A bill that could have freed some of California’s aging killers serving life in prison without parole failed to advance this year, after running into opposition from victim advocates and law enforcement officials.

Sen. Dave Cortese, a San Jose Democrat, said he’ll reintroduce, SB 94, for consideration in next year’s session as a two-year bill after it failed to move off the Assembly floor before the end of the legislative session last Thursday.

“We need to be constantly vigilant about improving our justice system, making sure that public safety is paramount, but at the same time ensuring that we don’t infringe upon basic issues of due process and equity,” Cortese said. “I’ll continue to be very focused on this work next year and beyond.”

The bill would allow killers who have served at least 25 years of a sentence of life without parole for an offense before June 5, 1990, to petition the courts for a life sentence with parole consideration. If a judge agreed, those convicted killers still would have to convince the state’s parole board and governor to grant them freedom.

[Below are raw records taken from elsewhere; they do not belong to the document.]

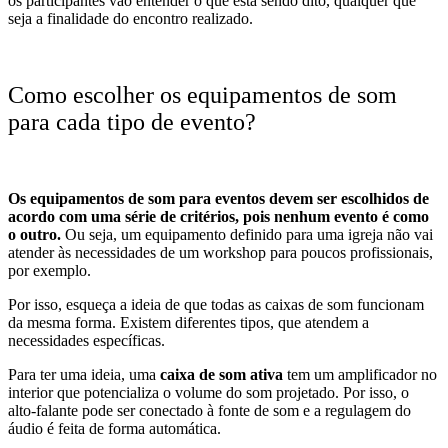
os participantes vão entender o que está sendo dito, qualquer que
seja a finalidade do encontro realizado.
Como escolher os equipamentos de som
para cada tipo de evento?
Os equipamentos de som para eventos devem ser escolhidos de
acordo com uma série de critérios, pois nenhum evento é como
o outro.
Ou seja, um equipamento definido para uma igreja não vai
atender às necessidades de um workshop para poucos profissionais,
por exemplo.
Por isso, esqueça a ideia de que todas as caixas de som funcionam
da mesma forma. Existem diferentes tipos, que atendem a
necessidades específicas.
Para ter uma ideia, uma
caixa de som ativa
tem um amplificador no
interior que potencializa o volume do som projetado. Por isso, o
alto-falante pode ser conectado à fonte de som e a regulagem do
áudio é feita de forma automática.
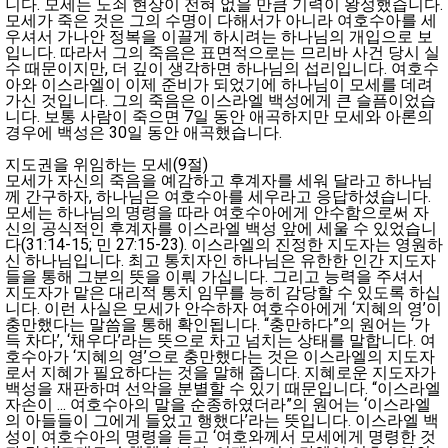
니다. 모세는 노쇠 현상이 전혀 없을 만큼 기력이 왕성했습니다.
모세가 죽은 것은 그의 수명이 다해서가 아니라 여호수아를 세
우셔서 가나안 정복을 이끌게 하시려는 하나님의 개입으로 보
입니다. 따라서 그의 죽음은 표면적으로는 므리바 사건 당시 실
수 때문이지만, 더 깊이 생각하면 하나님의 섭리입니다. 여호수
아와 이스라엘이 이제 준비가 되었기에 하나님이 모세를 데려
가신 것입니다. 그의 죽음은 이스라엘 백성에게 큰 슬픔이었습
니다. 보통 사람이 죽으면 7일 동안 애곡하지만 모세와 아론의
경우에 백성은 30일 동안 애곡했습니다.
지도권을 위임하는 모세(9절)
모세가 자신의 죽음을 예감하고 후계자를 세워 달라고 하나님
께 간구하자, 하나님은 여호수아를 세우라고 응답하셨습니다.
모세는 하나님의 명령을 따라 여호수아에게 안수함으로써 자
신의 공식적인 후계자를 이스라엘 백성 앞에 세울 수 있었습니
다(31:14-15; 민 27:15-23). 이스라엘의 진정한 지도자는 영원하
신 하나님입니다. 최고 통치자인 하나님은 유한한 인간 지도자
들을 통해 그분의 뜻을 이뤄 가십니다. 그리고 능력을 주셔서
지도자가 맡은 대리적 통치 임무를 능히 감당할 수 있도록 하십
니다. 이런 사실은 모세가 안수하자 여호수아에게 ‘지혜의 영’이
충만했다는 말씀을 통해 확인됩니다. “충만하다”의 원어는 ‘가
득 차다’, ‘채우다’라는 뜻으로 차고 넘치는 상태를 말합니다. 여
호수아가 ‘지혜의 영’으로 충만했다는 것은 이스라엘의 지도자
로서 지혜가 필요하다는 것을 말해 줍니다. 지혜로운 지도자가
백성을 재판하며 선악을 분별할 수 있기 때문입니다. “이스라엘
자손이 ... 여호수아의 말을 순종하였더라”의 원어는 ‘이스라엘
의 아들들이 그에게 들었고 행했다’라는 뜻입니다. 이스라엘 백
성이 여호수아의 명령을 듣고 ‘여호와께서 모세에게 명령한 것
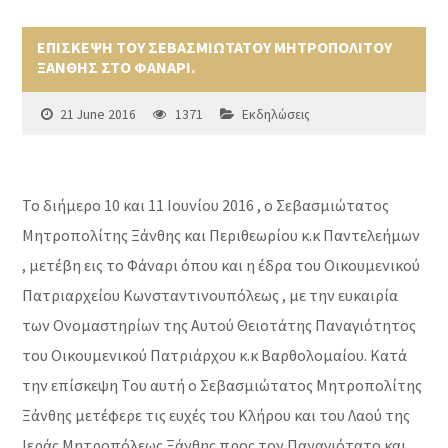
ΕΠΙΣΚΕΨΗ ΤΟΥ ΣΕΒΑΣΜΙΩΤΑΤΟΥ ΜΗΤΡΟΠΟΛΙΤΟΥ
ΞΑΝΘΗΣ ΣΤΟ ΦΑΝΑΡΙ.
21 June 2016
1371
Εκδηλώσεις
Το διήμερο 10 και 11 Ιουνίου 2016 , ο Σεβασμιώτατος
Μητροπολίτης Ξάνθης και Περιθεωρίου κ.κ Παντελεήμων
, μετέβη εις το Φάναρι όπου και η έδρα του Οικουμενικού
Πατριαρχείου Κωνσταντινουπόλεως , με την ευκαιρία
των Ονομαστηρίων της Αυτού Θειοτάτης Παναγιότητος
του Οικουμενικού Πατριάρχου κ.κ Βαρθολομαίου. Κατά
την επίσκεψη Του αυτή ο Σεβασμιώτατος Μητροπολίτης
Ξάνθης μετέφερε τις ευχές του Κλήρου και του Λαού της
Ιεράς Μητροπόλεως Ξάνθης προς τον Παναγιότατο και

The Ella Baker Center for Human Rights in Oakland, which cosponsored the bill, called it a “modest reform” that “aims to reach a population locked into extreme sentences from decades ago that are inconsistent with our present-day sentencing practices, taking mitigating factors into account like intimate partner violence, intellectual disabilities, and childhood trauma.”

To address concerns, Cortese amended the bill so those who killed law enforcement officers, three or more victims, or who committed sex offenses even if they weren’t part of the murder conviction, wouldn’t be eligible for parole consideration under the bill. It was expected to apply to about 550 to 600 prison inmates.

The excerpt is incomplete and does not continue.